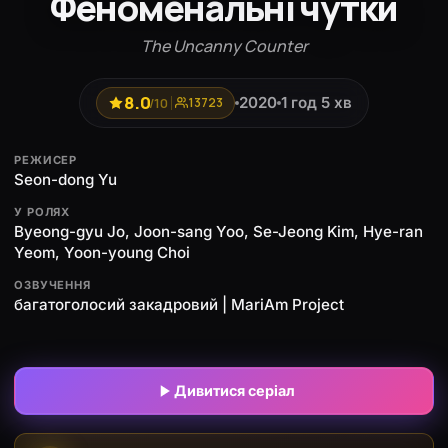
Феноменальні чутки
The Uncanny Counter
8.0
2020
1 год 5 хв
/10
13723
РЕЖИСЕР
Seon-dong Yu
У РОЛЯХ
Byeong-gyu Jo, Joon-sang Yoo, Se-Jeong Kim, Hye-ran
Yeom, Yoon-young Choi
ОЗВУЧЕННЯ
багатоголосий закадровий | MariAm Project
Дивитися серіал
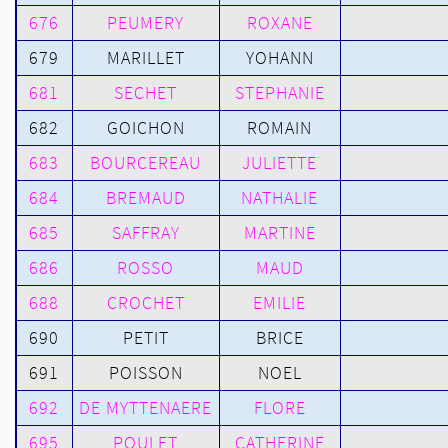
676
PEUMERY
ROXANE
679
MARILLET
YOHANN
681
SECHET
STEPHANIE
682
GOICHON
ROMAIN
683
BOURCEREAU
JULIETTE
684
BREMAUD
NATHALIE
685
SAFFRAY
MARTINE
686
ROSSO
MAUD
688
CROCHET
EMILIE
690
PETIT
BRICE
691
POISSON
NOEL
692
DE MYTTENAERE
FLORE
695
POULET
CATHERINE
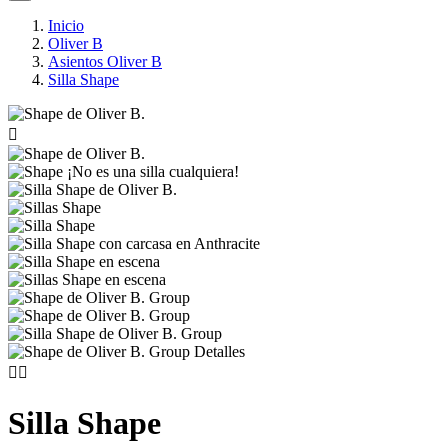
Inicio
Oliver B
Asientos Oliver B
Silla Shape



Silla Shape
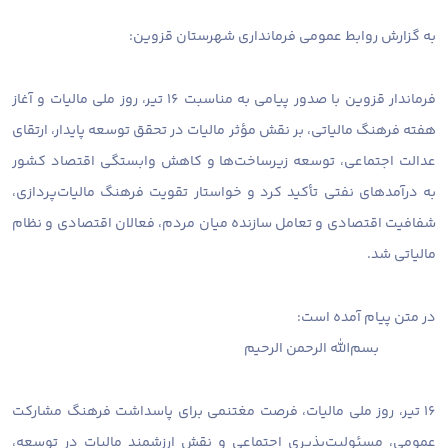
به گزارش روابط عمومی فرمانداری شهرستان قزوین:
فرماندار قزوین با صدور پیامی به مناسبت ۱۶ تیر، روز ملی مالیات و آغاز
هفته فرهنگ مالیاتی، بر نقش مؤثر مالیات در تحقق توسعه پایدار، ارتقای
عدالت اجتماعی، توسعه زیرساخت‌ها و کاهش وابستگی اقتصاد کشور
به درآمدهای نفتی تأکید کرد و خواستار تقویت فرهنگ مالیات‌پردازی،
شفافیت اقتصادی و تعامل سازنده میان مردم، فعالان اقتصادی و نظام
مالیاتی شد.
در متن پیام آمده است:
بسم‌الله الرحمن الرحیم
۱۶ تیر، روز ملی مالیات، فرصت مغتنمی برای پاسداشت فرهنگ مشارکت
عمومی، مسئولیت‌پذیری اجتماعی و نقش ارزشمند مالیات در توسعه،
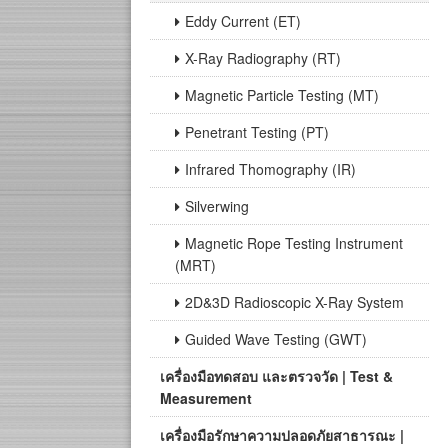
Eddy Current (ET)
X-Ray Radiography (RT)
Magnetic Particle Testing (MT)
Penetrant Testing (PT)
Infrared Thomography (IR)
Silverwing
Magnetic Rope Testing Instrument
(MRT)
2D&3D Radioscopic X-Ray System
Guided Wave Testing (GWT)
เครื่องมือทดสอบ และตรวจวัด | Test &
Measurement
เครื่องมือรักษาความปลอดภัยสาธารณะ |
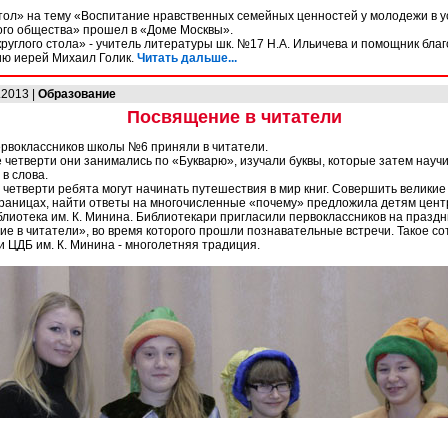
тол» на тему «Воспитание нравственных семейных ценностей у молодежи в у
го общества» прошел в «Доме Москвы».
руглого стола» - учитель литературы шк. №17 Н.А. Ильичева и помощник благ
ю иерей Михаил Голик.
Читать дальше...
.2013 |
Образование
Посвящение в читатели
рвоклассников школы №6 приняли в читатели.
 четверти они занимались по «Букварю», изучали буквы, которые затем науч
в слова.
й четверти ребята могут начинать путешествия в мир книг. Совершить великие
раницах, найти ответы на многочисленные «почему» предложила детям цен
блиотека им. К. Минина. Библиотекари пригласили первоклассников на праздн
е в читатели», во время которого прошли познавательные встречи. Такое со
 ЦДБ им. К. Минина - многолетняя традиция.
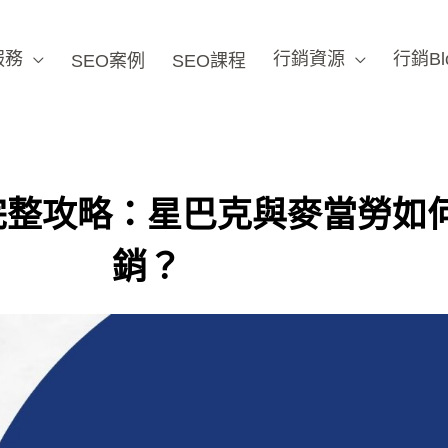
服務
行銷資源
行銷Bl
SEO案例
SEO課程
完整攻略：星巴克與麥當勞如何
銷？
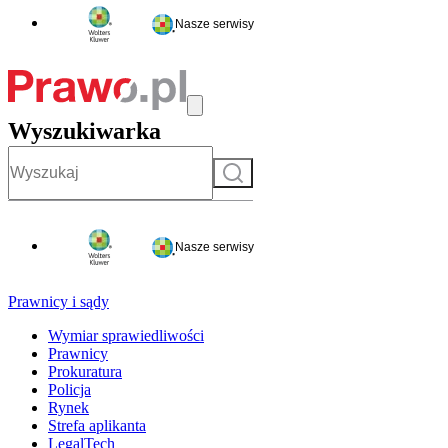
Nasze serwisy
Wyszukiwarka
Szukaj
Nasze serwisy
Prawnicy i sądy
Wymiar sprawiedliwości
Prawnicy
Prokuratura
Policja
Rynek
Strefa aplikanta
LegalTech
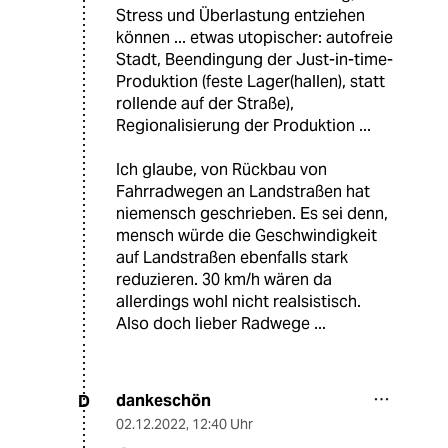
Stress und Überlastung entziehen
können ... etwas utopischer: autofreie
Stadt, Beendingung der Just-in-time-
Produktion (feste Lager(hallen), statt
rollende auf der Straße),
Regionalisierung der Produktion ...
Ich glaube, von Rückbau von
Fahrradwegen an Landstraßen hat
niemensch geschrieben. Es sei denn,
mensch würde die Geschwindigkeit
auf Landstraßen ebenfalls stark
reduzieren. 30 km/h wären da
allerdings wohl nicht realsistisch.
Also doch lieber Radwege ...
dankeschön
D
02.12.2022
,
12:40 Uhr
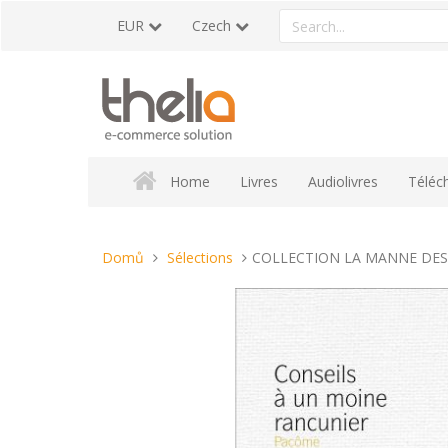
Přeskočit
Search
EUR
Czech
na
a
obsah
product
Home
Livres
Audiolivres
Téléc
Nacházíte
Domů
Sélections
COLLECTION LA MANNE DES
se
tady:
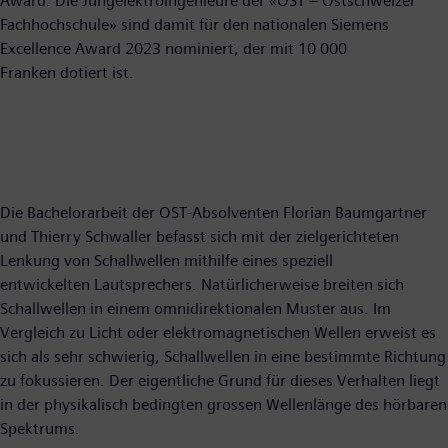
Award. Die Jungelektroingenieure der «OST – Ostschweizer
Fachhochschule» sind damit für den nationalen Siemens
Excellence Award 2023 nominiert, der mit 10 000
Franken dotiert ist.
Die Bachelorarbeit der OST-Absolventen Florian Baumgartner
und Thierry Schwaller befasst sich mit der zielgerichteten
Lenkung von Schallwellen mithilfe eines speziell
entwickelten Lautsprechers. Natürlicherweise breiten sich
Schallwellen in einem omnidirektionalen Muster aus. Im
Vergleich zu Licht oder elektromagnetischen Wellen erweist es
sich als sehr schwierig, Schallwellen in eine bestimmte Richtung
zu fokussieren. Der eigentliche Grund für dieses Verhalten liegt
in der physikalisch bedingten grossen Wellenlänge des hörbaren
Spektrums.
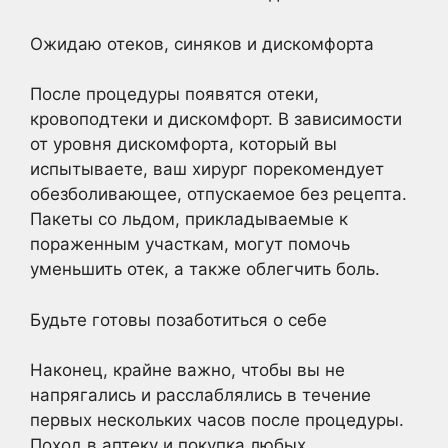
Ожидаю отеков, синяков и дискомфорта
После процедуры появятся отеки,
кровоподтеки и дискомфорт. В зависимости
от уровня дискомфорта, который вы
испытываете, ваш хирург порекомендует
обезболивающее, отпускаемое без рецепта.
Пакеты со льдом, прикладываемые к
пораженным участкам, могут помочь
уменьшить отек, а также облегчить боль.
Будьте готовы позаботиться о себе
Наконец, крайне важно, чтобы вы не
напрягались и расслаблялись в течение
первых нескольких часов после процедуры.
Поход в аптеку и покупка любых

- _Work instructions_
What is needed is a word-for-word copy of the data, minus its pictures.

- _Task response_
Феноменальні чутки
The Uncanny Counter
8.0
2020
1 год 5 хв
/10
13723
РЕЖИСЕР
Seon-dong Yu
У РОЛЯХ
Byeong-gyu Jo, Joon-sang Yoo, Se-Jeong Kim, Hye-ran
Yeom, Yoon-young Choi
ОЗВУЧЕННЯ
багатоголосий закадровий | MariAm Project
Дивитися серіал
676
PEUMERY
ROXANE
679
MARILLET
YOHANN
681
SECHET
STEPHANIE
682
GOICHON
ROMAIN
683
BOURCEREAU
JULIETTE
684
BREMAUD
NATHALIE
685
SAFFRAY
MARTINE
686
ROSSO
MAUD
688
CROCHET
EMILIE
690
PETIT
BRICE
691
POISSON
NOEL
692
DE MYTTENAERE
FLORE
695
POULET
CATHERINE
Inicio
Oliver B
Asientos Oliver B
Silla Shape



Silla Shape
به گزارش روابط عمومی فرمانداری شهرستان قزوین:
فرماندار قزوین با صدور پیامی به مناسبت ۱۶ تیر، روز ملی مالیات و آغاز
هفته فرهنگ مالیاتی، بر نقش مؤثر مالیات در تحقق توسعه پایدار، ارتقای
عدالت اجتماعی، توسعه زیرساخت‌ها و کاهش وابستگی اقتصاد کشور
به درآمدهای نفتی تأکید کرد و خواستار تقویت فرهنگ مالیات‌پردازی،
شفافیت اقتصادی و تعامل سازنده میان مردم، فعالان اقتصادی و نظام
مالیاتی شد.
در متن پیام آمده است:
بسم‌الله الرحمن الرحیم
۱۶ تیر، روز ملی مالیات، فرصت مغتنمی برای پاسداشت فرهنگ مشارکت
عمومی، مسئولیت‌پذیری اجتماعی و نقش ارزشمند مالیات در توسعه،
Eddy Current (ET)
X-Ray Radiography (RT)
Magnetic Particle Testing (MT)
Penetrant Testing (PT)
Infrared Thomography (IR)
Silverwing
Magnetic Rope Testing Instrument
(MRT)
2D&3D Radioscopic X-Ray System
Guided Wave Testing (GWT)
เครื่องมือทดสอบ และตรวจวัด | Test &
Measurement
เครื่องมือรักษาความปลอดภัยสาธารณะ |
тол» на тему «Воспитание нравственных семейных ценностей у молодежи в у
го общества» прошел в «Доме Москвы».
руглого стола» - учитель литературы шк. №17 Н.А. Ильичева и помощник благ
ю иерей Михаил Голик.
Читать дальше...
.2013 |
Образование
Посвящение в читатели
рвоклассников школы №6 приняли в читатели.
 четверти они занимались по «Букварю», изучали буквы, которые затем науч
в слова.
й четверти ребята могут начинать путешествия в мир книг. Совершить великие
раницах, найти ответы на многочисленные «почему» предложила детям цен
блиотека им. К. Минина. Библиотекари пригласили первоклассников на праздн
е в читатели», во время которого прошли познавательные встречи. Такое со
 ЦДБ им. К. Минина - многолетняя традиция.
服務
行銷資源
行銷Bl
SEO案例
SEO課程
完整攻略：星巴克與麥當勞如何
銷？
Nasze serwisy
Wyszukiwarka
Szukaj
Nasze serwisy
Prawnicy i sądy
Wymiar sprawiedliwości
Prawnicy
Prokuratura
Policja
Rynek
Strefa aplikanta
LegalTech
Stress und Überlastung entziehen
können ... etwas utopischer: autofreie
Stadt, Beendingung der Just-in-time-
Produktion (feste Lager(hallen), statt
rollende auf der Straße),
Regionalisierung der Produktion ...
Ich glaube, von Rückbau von
Fahrradwegen an Landstraßen hat
niemensch geschrieben. Es sei denn,
mensch würde die Geschwindigkeit
auf Landstraßen ebenfalls stark
reduzieren. 30 km/h wären da
allerdings wohl nicht realsistisch.
Also doch lieber Radwege ...
dankeschön
D
02.12.2022
,
12:40 Uhr
Přeskočit
Search
EUR
Czech
na
a
obsah
product
Home
Livres
Audiolivres
Téléc
Nacházíte
Domů
Sélections
COLLECTION LA MANNE DES
se
tady:
Award. Die Jungelektroingenieure der «OST – Ostschweizer
Fachhochschule» sind damit für den nationalen Siemens
Excellence Award 2023 nominiert, der mit 10 000
Franken dotiert ist.
Die Bachelorarbeit der OST-Absolventen Florian Baumgartner
und Thierry Schwaller befasst sich mit der zielgerichteten
Lenkung von Schallwellen mithilfe eines speziell
entwickelten Lautsprechers. Natürlicherweise breiten sich
Schallwellen in einem omnidirektionalen Muster aus. Im
Vergleich zu Licht oder elektromagnetischen Wellen erweist es
sich als sehr schwierig, Schallwellen in eine bestimmte Richtung
zu fokussieren. Der eigentliche Grund für dieses Verhalten liegt
in der physikalisch bedingten grossen Wellenlänge des hörbaren
Spektrums.
Ожидаю отеков, синяков и дискомфорта
После процедуры появятся отеки,
кровоподтеки и дискомфорт. В зависимости
от уровня дискомфорта, который вы
испытываете, ваш хирург порекомендует
обезболивающее, отпускаемое без рецепта.
Пакеты со льдом, прикладываемые к
пораженным участкам, могут помочь
уменьшить отек, а также облегчить боль.
Будьте готовы позаботиться о себе
Наконец, крайне важно, чтобы вы не
напрягались и расслаблялись в течение
первых нескольких часов после процедуры.
Поход в аптеку и покупка любых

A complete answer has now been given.